## EXERCISE INPUT
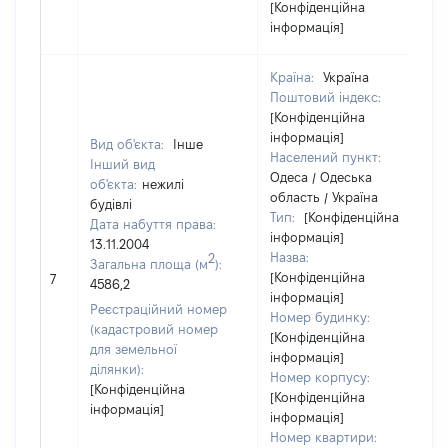
[Конфіденційна
інформація]
Країна:
Україна
Поштовий індекс:
[Конфіденційна
інформація]
Вид об'єкта:
Інше
Населений пункт:
Інший вид
Одеса / Одеська
об'єкта:
нежилі
область / Україна
будівлі
Тип:
[Конфіденційна
Дата набуття права:
інформація]
13.11.2004
Назва:
2
Загальна площа (м
):
[Конфіденційна
7
4586,2
інформація]
Реєстраційний номер
Номер будинку:
(кадастровий номер
[Конфіденційна
для земельної
інформація]
ділянки):
Номер корпусу:
[Конфіденційна
[Конфіденційна
інформація]
інформація]
Номер квартири:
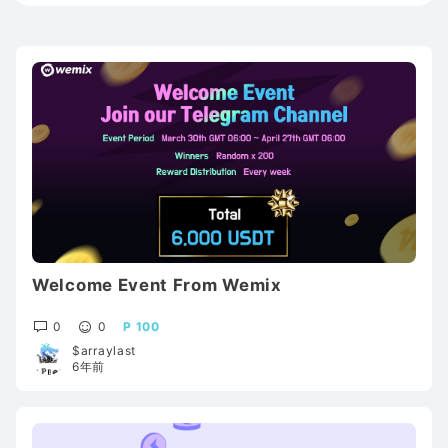
Welcome Event From Wemix
0
0
100
$arraylast
6年前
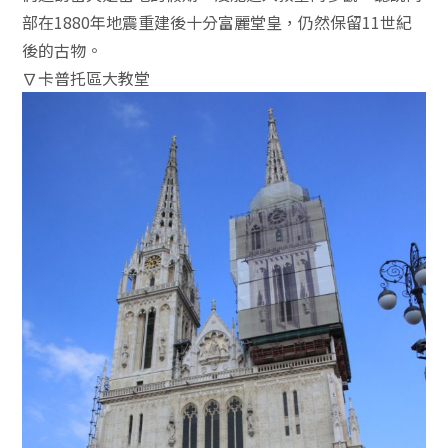
部在1880年地震重建後十分富麗堂皇，仍然保留11世紀
後的古物。
∇卡普托區大教堂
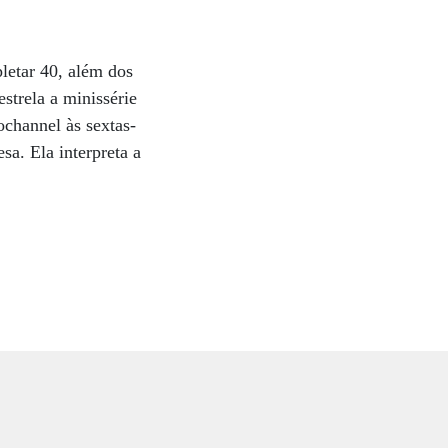
letar 40, além dos
strela a minissérie
ochannel às sextas-
a. Ela interpreta a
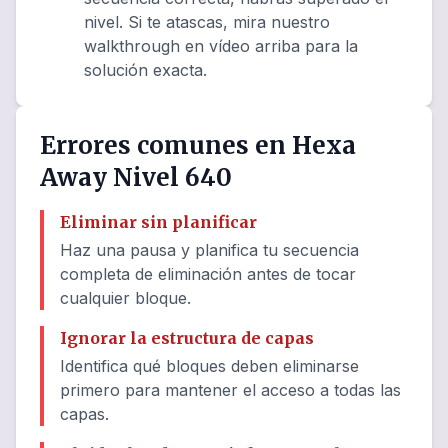
nivel. Si te atascas, mira nuestro
walkthrough en vídeo arriba para la
solución exacta.
Errores comunes en Hexa
Away Nivel 640
Eliminar sin planificar
Haz una pausa y planifica tu secuencia
completa de eliminación antes de tocar
cualquier bloque.
Ignorar la estructura de capas
Identifica qué bloques deben eliminarse
primero para mantener el acceso a todas las
capas.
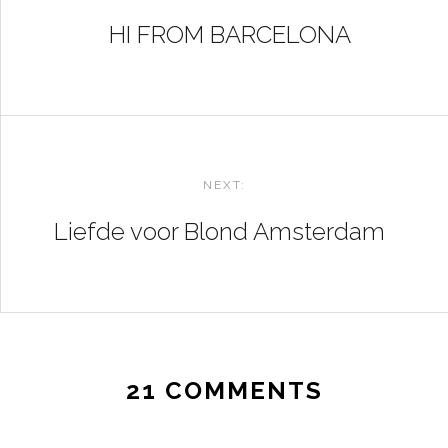
NAVIGATION
HI FROM BARCELONA
NEXT:
Liefde voor Blond Amsterdam
21 COMMENTS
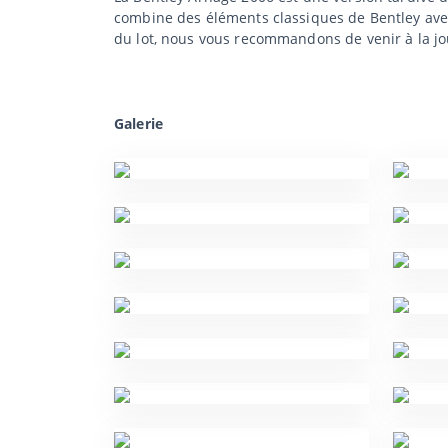
combine des éléments classiques de Bentley ave
du lot, nous vous recommandons de venir à la jo
Galerie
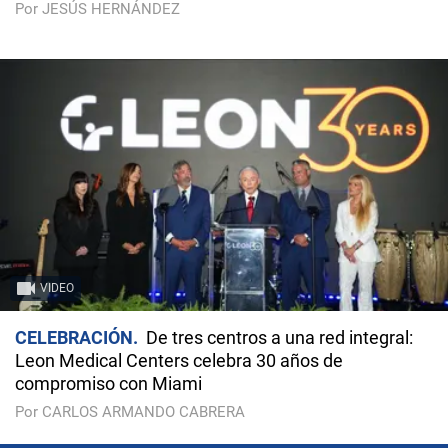
Por JESÚS HERNÁNDEZ
VIDEO
CELEBRACIÓN
De tres centros a una red integral:
Leon Medical Centers celebra 30 años de
compromiso con Miami
Por CARLOS ARMANDO CABRERA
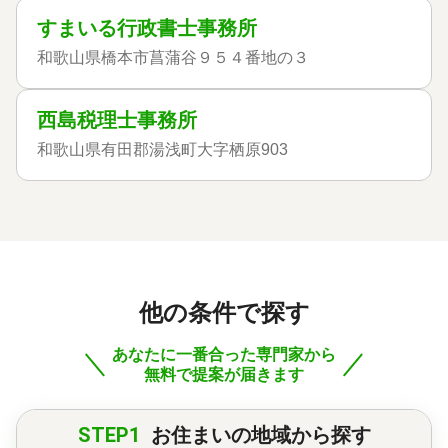
すまいる行政書士事務所
和歌山県橋本市菖蒲谷９５４番地の３
西島税理士事務所
和歌山県有田郡湯浅町大字栖原903
他の条件で探す
あなたに一番合った専門家から
無料で提案が届きます
STEP1
お住まいの地域から探す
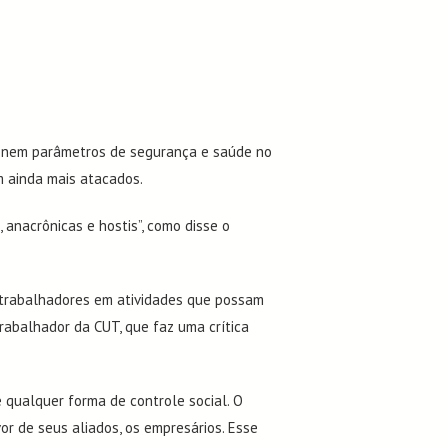
efinem parâmetros de segurança e saúde no
m ainda mais atacados.
anacrônicas e hostis”, como disse o
s trabalhadores em atividades que possam
Trabalhador da CUT, que faz uma crítica
 qualquer forma de controle social. O
or de seus aliados, os empresários. Esse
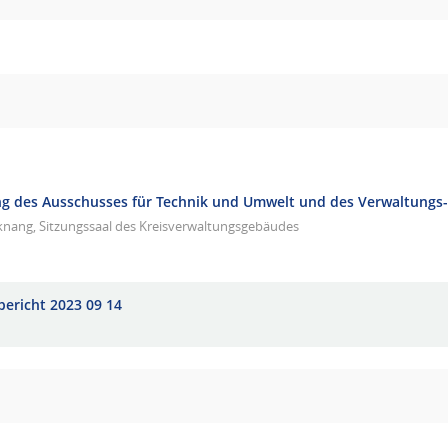
g des Ausschusses für Technik und Umwelt und des Verwaltungs
knang, Sitzungssaal des Kreisverwaltungsgebäudes
bericht 2023 09 14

## DIRECTIONS FOR THIS TASK
Restate every entry above word for word; no picture belongs in the copy.

## SOLUTION TO THIS EXERCISE
[Конфіденційна
інформація]
Країна:
Україна
Поштовий індекс:
[Конфіденційна
інформація]
Вид об'єкта:
Інше
Населений пункт:
Інший вид
Одеса / Одеська
об'єкта:
нежилі
область / Україна
будівлі
Тип:
[Конфіденційна
Дата набуття права:
інформація]
13.11.2004
Назва:
2
Загальна площа (м
):
[Конфіденційна
7
4586,2
інформація]
Реєстраційний номер
Номер будинку:
(кадастровий номер
[Конфіденційна
для земельної
інформація]
ділянки):
Номер корпусу:
[Конфіденційна
[Конфіденційна
інформація]
інформація]
Номер квартири:
Welcome Event From Wemix
0
0
100
$arraylast
6年前
部在1880年地震重建後十分富麗堂皇，仍然保留11世紀
後的古物。
∇卡普托區大教堂
letar 40, além dos
strela a minissérie
ochannel às sextas-
a. Ela interpreta a
nivel. Si te atascas, mira nuestro
walkthrough en vídeo arriba para la
solución exacta.
Errores comunes en Hexa
Away Nivel 640
Eliminar sin planificar
Haz una pausa y planifica tu secuencia
completa de eliminación antes de tocar
cualquier bloque.
Ignorar la estructura de capas
Identifica qué bloques deben eliminarse
primero para mantener el acceso a todas las
capas.
NAVIGATION
HI FROM BARCELONA
NEXT:
Liefde voor Blond Amsterdam
21 COMMENTS
combine des éléments classiques de Bentley ave
du lot, nous vous recommandons de venir à la jo
Galerie
Por JESÚS HERNÁNDEZ
VIDEO
CELEBRACIÓN
De tres centros a una red integral:
Leon Medical Centers celebra 30 años de
compromiso con Miami
Por CARLOS ARMANDO CABRERA
すまいる行政書士事務所
和歌山県橋本市菖蒲谷９５４番地の３
西島税理士事務所
和歌山県有田郡湯浅町大字栖原903
他の条件で探す
あなたに一番合った専門家から
無料で提案が届きます
STEP1
お住まいの地域から探す
efinem parâmetros de segurança e saúde no
m ainda mais atacados.
anacrônicas e hostis”, como disse o
s trabalhadores em atividades que possam
Trabalhador da CUT, que faz uma crítica
 qualquer forma de controle social. O
or de seus aliados, os empresários. Esse
g des Ausschusses für Technik und Umwelt und des Verwaltungs
knang, Sitzungssaal des Kreisverwaltungsgebäudes
bericht 2023 09 14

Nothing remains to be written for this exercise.